If Sogee and I were to respond with the amount of dread that was forced upon us by those televisions and the banter among Americans around us, we would have literally boob-blocked Humpty Dumpty and jumped off the wall in his place. Luckily, we've had the chance to prevent complete meltdown with meditation, reality checks, and my parent's kindness to stay with them while we get acclimated to America. 

Our plan is to stay here until after our wedding ceremony in August. Then the plan is to go back home to Los Angeles. I am not sure if it'll play out that easily, but I have a feeling it just might. The film seems to be coming together, so my job here will soon be done. Pretty soon I'll have to face a new city of "not making". Who knows?? Maybe, Sogee and I will go through another set of growing pains there together. As for now, we're here in Pittsford. And aside from the occasional rubber flushing issues, I am having a good time with my wife and parents. 

Manhattan Trip & Film Update


New York was a blast. We stayed with Thomas and Dayana in Brooklyn. Their apartment was close to Prospect Park, so we got to take the F train into the city and catch a bit of above ground sunshine before things went dark. 


The subway felt much safer than in Los Angeles. There were families aboard at all times of night, and I didn't ever feel threatened or unsafe. That was a surprise compared to earlier visits. New York definitely seems like it is getting safer and safer. 


I spent most of my trip working with Thomas on the film. I thought we were going to be raising money, but we spent a majority of our time on the website and casting. That was fine by me. I like working with actors. 


We got to meet several potential players for the film. They were all very professional, kind, and passionate about the material. That was probably the best part of the trip. They were all excited about the script, and that was an extra boost for both Thomas and I, since we had no idea what the film would sound like read aloud. 

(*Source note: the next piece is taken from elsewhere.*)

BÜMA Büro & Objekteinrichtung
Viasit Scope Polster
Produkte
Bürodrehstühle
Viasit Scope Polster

So Gee spent most of her days scouring Soho's jewelry shops for her world domination of the jewelry design business. Occasionally, we got to meet in the evenings to catch a movie or have a bite to eat. In the picture (above), we all decided to see Coraline in 3-D. So Gee was totally into it. I fell asleep, which is not necessarily a reflection of the film, but how hard I've been working lately. 

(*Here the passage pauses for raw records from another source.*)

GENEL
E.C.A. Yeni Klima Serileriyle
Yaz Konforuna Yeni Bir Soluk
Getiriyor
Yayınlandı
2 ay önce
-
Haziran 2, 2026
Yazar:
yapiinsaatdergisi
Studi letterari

Thomas worked hard as well. He managed to get everything filmed and put together a little piece for potential investors. He has an incredible reservoir of energy. I think it might be all the martial arts training. That's why I'm working out daily now. Hopefully, that non-stop energizer bunny will be me one day.

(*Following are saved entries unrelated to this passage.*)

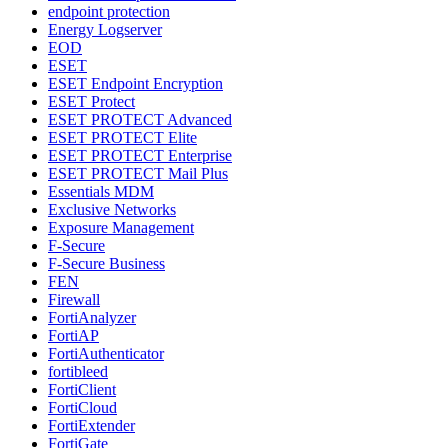
endpoint protection
Energy Logserver
EOD
ESET
ESET Endpoint Encryption
ESET Protect
ESET PROTECT Advanced
ESET PROTECT Elite
ESET PROTECT Enterprise
ESET PROTECT Mail Plus
Essentials MDM
Exclusive Networks
Exposure Management
F-Secure
F-Secure Business
FEN
Firewall
FortiAnalyzer
FortiAP
FortiAuthenticator
fortibleed
FortiClient
FortiCloud
FortiExtender
FortiGate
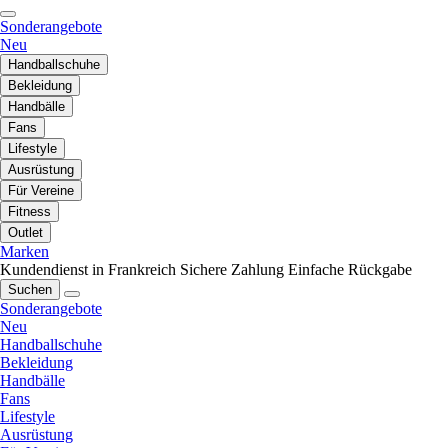
Sonderangebote
Neu
Handballschuhe
Bekleidung
Handbälle
Fans
Lifestyle
Ausrüstung
Für Vereine
Fitness
Outlet
Marken
Kundendienst in Frankreich
Sichere Zahlung
Einfache Rückgabe
Suchen
Sonderangebote
Neu
Handballschuhe
Bekleidung
Handbälle
Fans
Lifestyle
Ausrüstung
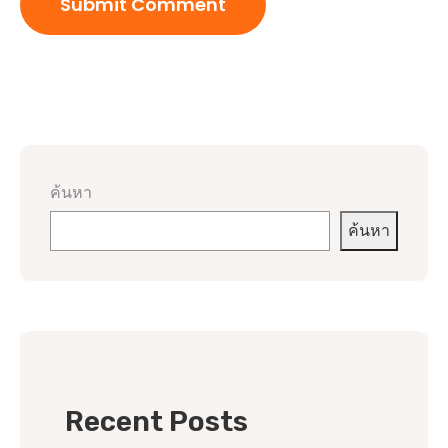
ค้นหา
ค้นหา
Recent Posts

When things slowed down in New York, they still seemed fast. I couldn't help but notice that everyone was working when they were relaxing, as you can see from this triple threat of laptops and simultaneous oscar watching. In fact, Thomas and Dayana probably create a lot of time for themselves by not having cable or watching television. We had to all chip in to get the antennas hooked up to the television to watch the end of the Oscars. 


My favorite meal in New York was at Silver Spurs in Union Square. They had this yogurt parfait job with honey. It was way too good. 


So was Franky boy's visit from West Chester. I didn't expect him to make it up, but he did. We got to practice a little jam session, drink some Guiness, and discuss Downtown Harvest and his role in helping us with the music for the film. 

Once I started playing with Frank, it was like no time had passed between us at all. I look forward to how he will help us on the film, and the potential Slipshod record that might come soon after.


By the end of the week, I was feeling great about the potential of the film. I can tell things are going in the right direction. We only have to come up with some creative ways to raise funds. Who knows? Maybe, we will. Maybe, we'll have to hire someone who is better at it than us. I have no idea. Either way, I look forward to seeing what happens.